------ DATASET ------

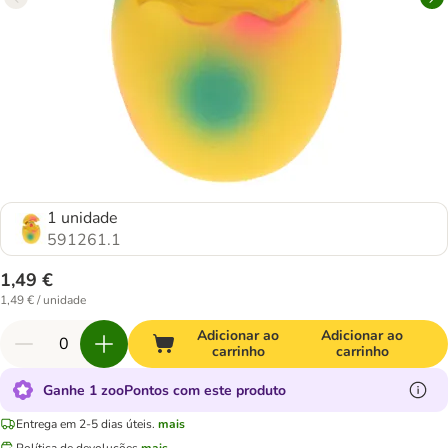
1 unidade
591261.1
1,49 €
1,49 € / unidade
Adicionar ao
Adicionar ao
carrinho
carrinho
Ganhe 1 zooPontos com este produto
Entrega em 2-5 dias úteis.
mais
Política de devoluções
mais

------

**WHAT THE EXERCISE ASKS**. The records above are to be repeated exactly, with the pictures left out.

**SOLUTION FOR THIS EXERCISE**.
1 unidade
591261.1
1,49 €
1,49 € / unidade
Adicionar ao
Adicionar ao
carrinho
carrinho
Ganhe 1 zooPontos com este produto
Entrega em 2-5 dias úteis.
mais
Política de devoluções
mais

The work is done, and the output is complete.